Anti-Arrhythmic Action of an ATP-Sensitive Potassium Channel Blocker Against Atrial Fibrillation Associated with Beta-Adrenergic Stress in Rat Hearts

Abstract

Atrial fibrillation (AF) is the most common disturbance of cardiac rhythm and results in a significantly increased risk of death. Although it is widely accepted that changes to the atrial muscle associated with heart disease make prolonged episodes of AF more likely to occur, the mechanisms underlying the origins of AF remain unclear. It is thought that sympathetic innervation plays an important role in the initiation of paroxysms of AF. ATP-sensitive K+ channels (KATP channels) have been suggested to contribute to myocardial responses to beta-adrenergic stress. To investigate the role of KATP channel opening in the genesis of AF associated with beta-adrenergic stress, we examined the susceptibility to AF of excised Langendorff-perfused hearts from adult male Wistar rats.
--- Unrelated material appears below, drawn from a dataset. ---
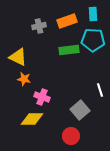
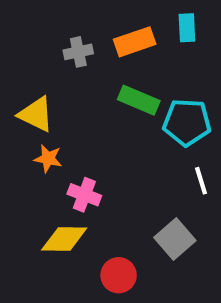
cyan pentagon: (93, 40) -> (187, 122), moved
green rectangle: (69, 50) -> (139, 100), turned 30
gray square: (80, 110) -> (175, 239), moved
red circle: (71, 136) -> (119, 275), moved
Unipolar electrograms were recorded from the left atrial epicardial surface of perfused hearts using a multi-electrode array, allowing measurements of atrial effective refractory period (AERP) and conduction velocity (CV) through the construction of activation maps. Paroxysms of AF were induced by burst pacing and the incidence and duration of the arrhythmia noted. Beta-adrenergic stress was induced by perfusion of the hearts with isoprenaline (ISO). While it was not possible to induce paroxysms of AF in control conditions, perfusion of the hearts with ISO rendered the left atrium susceptible to pacing-induced AF; the incidence and duration of which increased in a concentration-dependent manner. The shortening of AERP and incidence of AF induced by 10−6 M ISO were completely blocked in the presence of the KATP channel blocker, glibenclamide (10−5 M). In the absence of ISO, glibenclamide had no effect on AERP or CV. Taken together, our results suggest that KATP channels can contribute to atrial arrhythmogenesis during beta-adrenergic stress.Supported by the BHF (PG/09/046).